Functional assessment of the muscle-bone unit in the lower leg.

Based on the mechanostat theory and the muscle-bone hypothesis, a methodological assessment of the musculoskeletal status in health and disease should relate maximum muscle force in relation to bone mass and geometry. While useful (i.e. three-dimensional) measures of tibial bone parameters can be obtained by peripheral quantitative computed tomography (pQCT), intrinsic plantarflexor muscle force cannot be directly measured under in vivo condition in humans.
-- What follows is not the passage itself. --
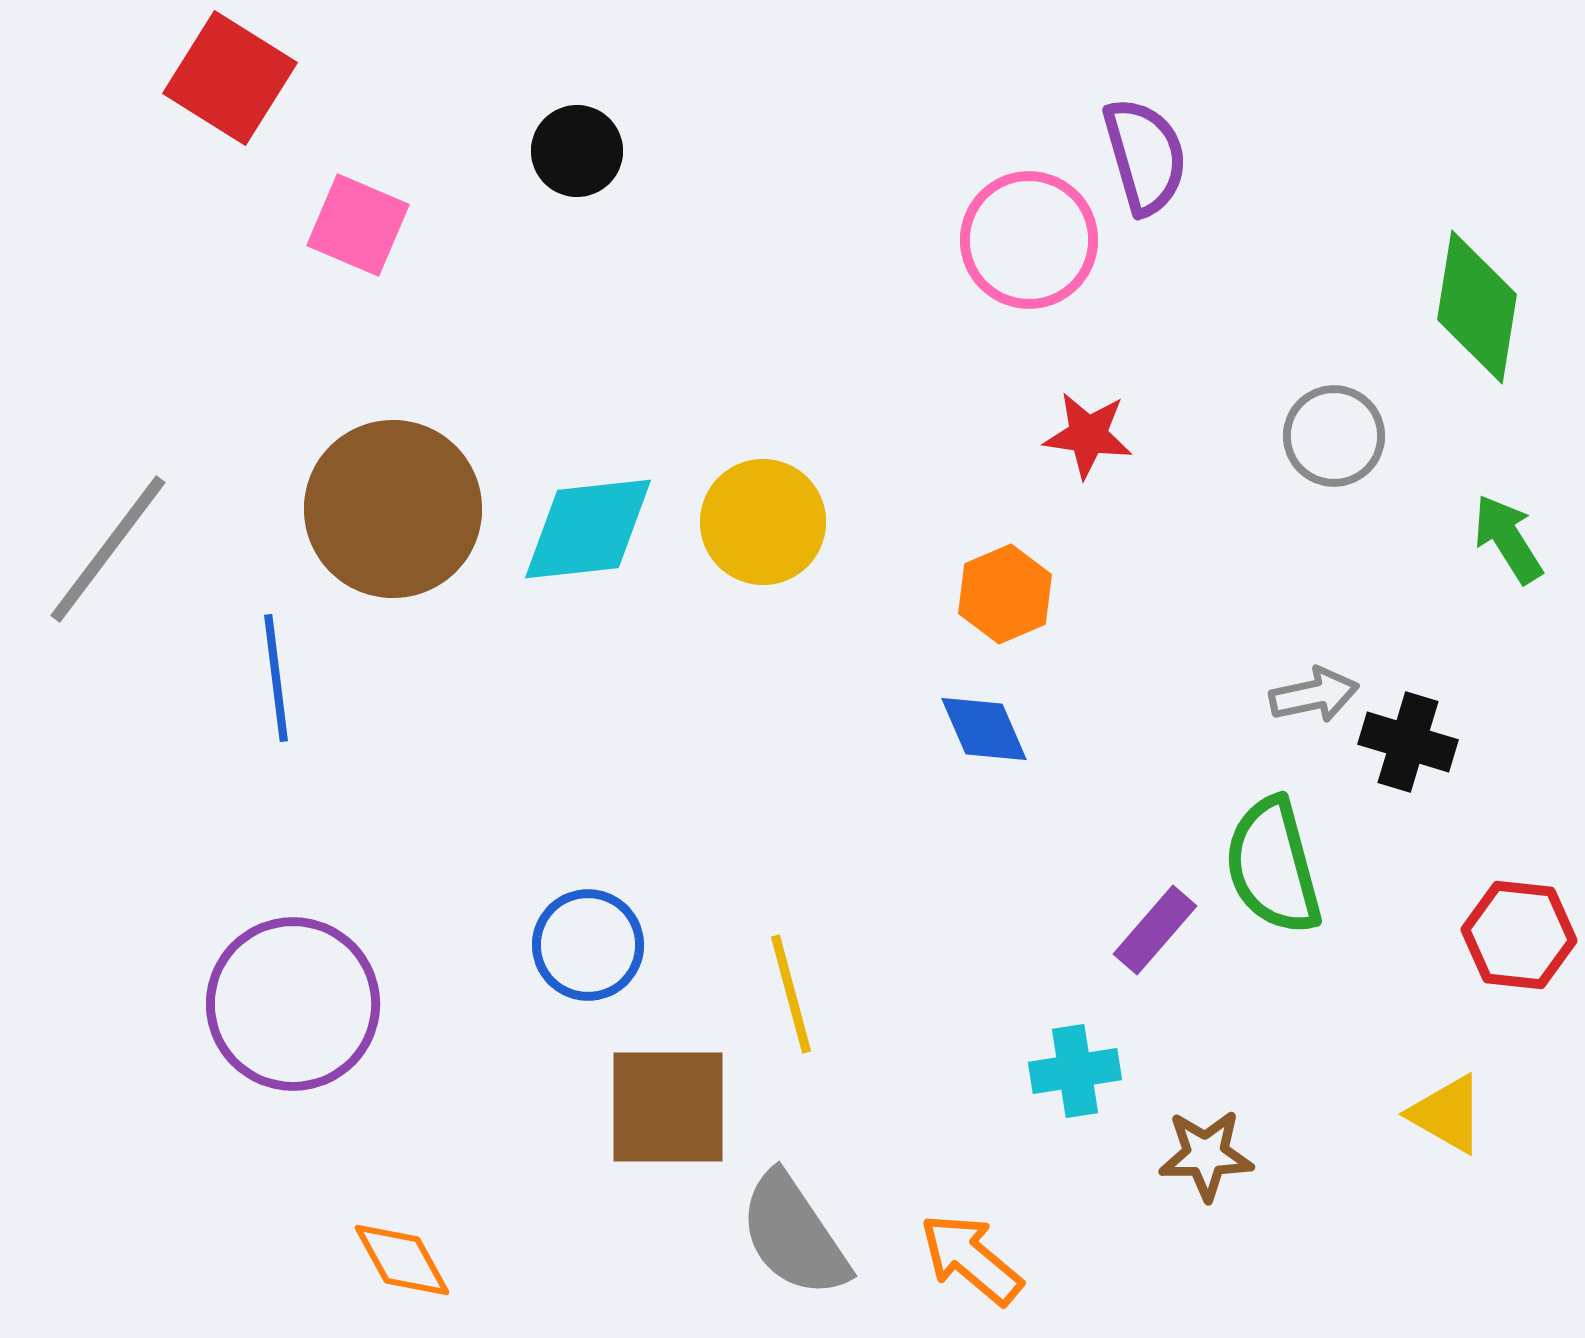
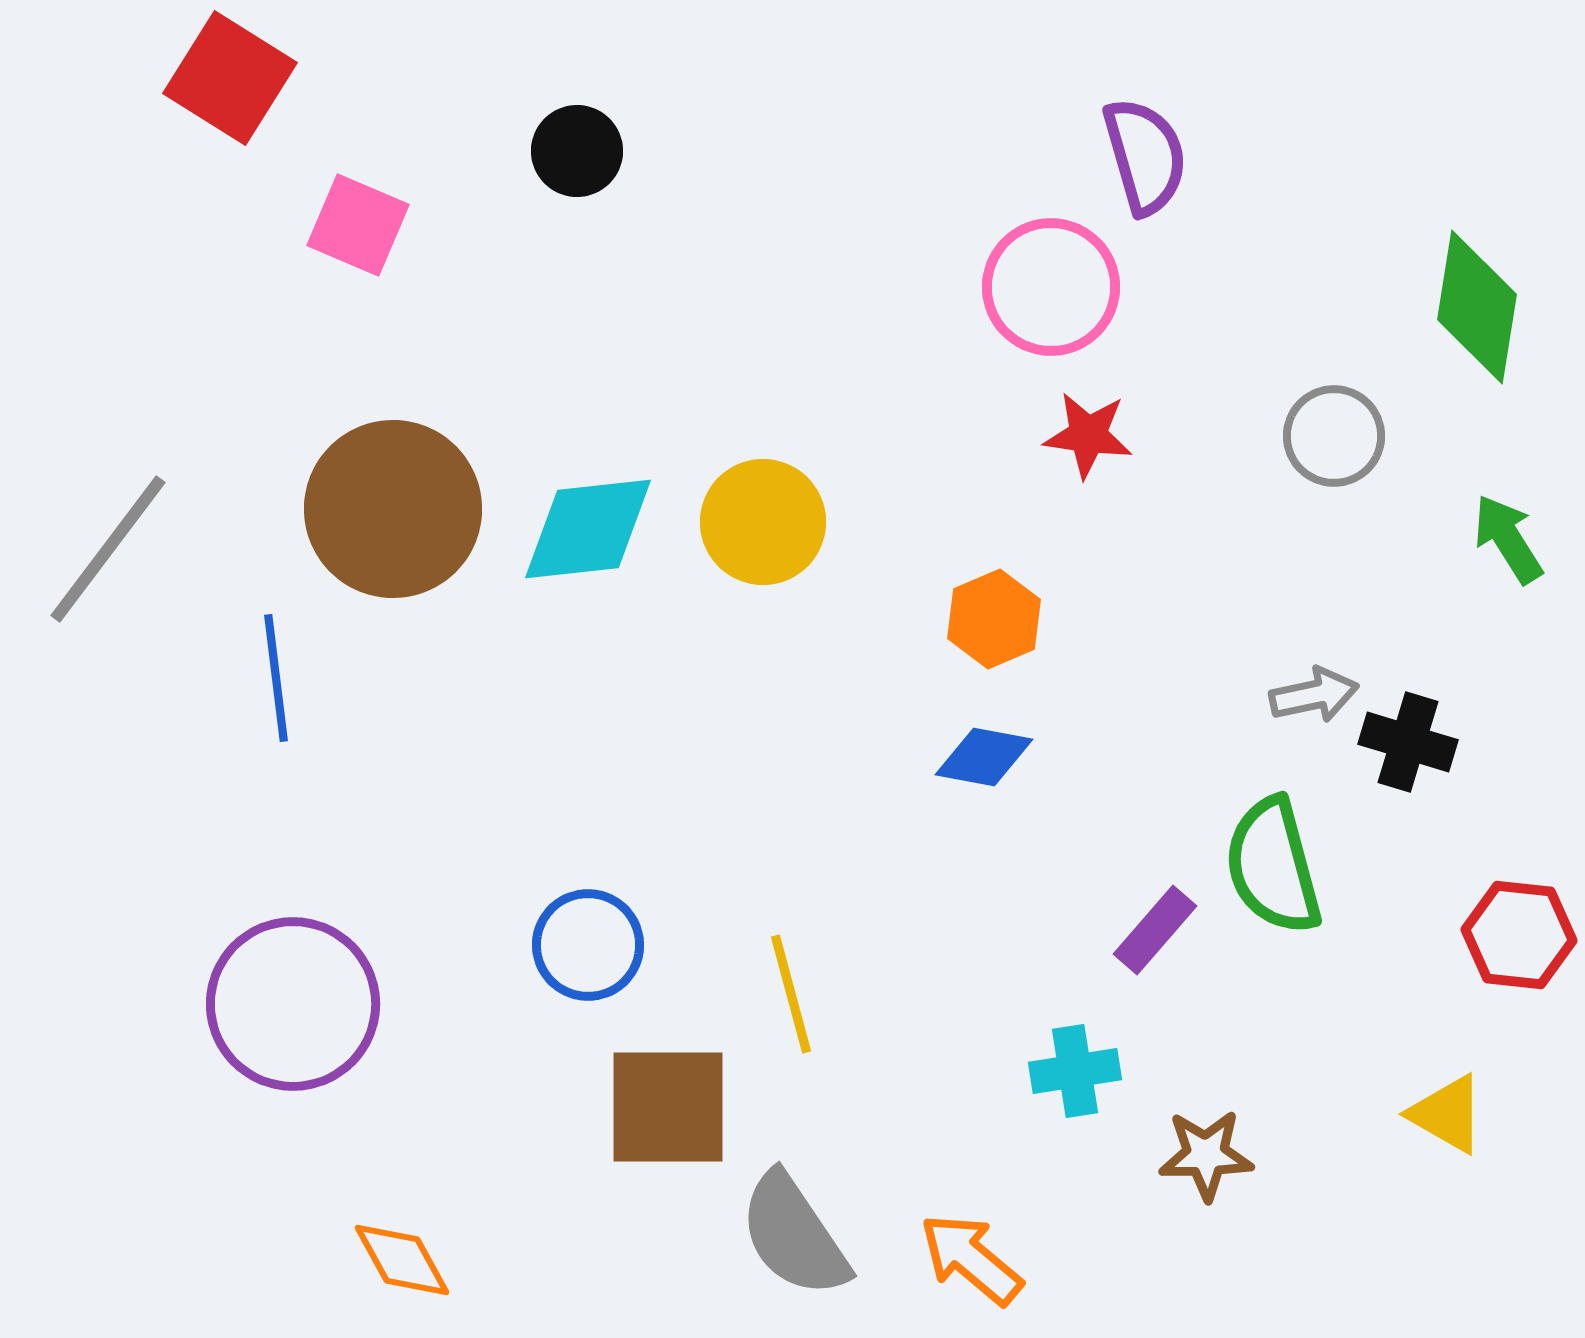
pink circle: moved 22 px right, 47 px down
orange hexagon: moved 11 px left, 25 px down
blue diamond: moved 28 px down; rotated 56 degrees counterclockwise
Instead, tissue size, torque and ground reaction force have been used as proxy markers of intrinsic muscle force. However, most of these proxy markers are not or insufficiently representative of maximum force. Based on our recent research, we describe a novel approach for the assessment of the lower leg muscle-bone unit in health and disease. It incorporates multiple one-legged hopping (m1LH) to assess maximum voluntary ground reaction force acting on the forefoot (F(m1LH)) and bone mineral content at the 14%-site of tibia length (vBMC(14%)) as assessed by pQCT. Using the quantitative relationship between these two variables in conjunction with F(m1LH) per body weight, we present a two-step quantitative diagnostic algorithm to discriminate between primary and secondary bone disorders in children and adults.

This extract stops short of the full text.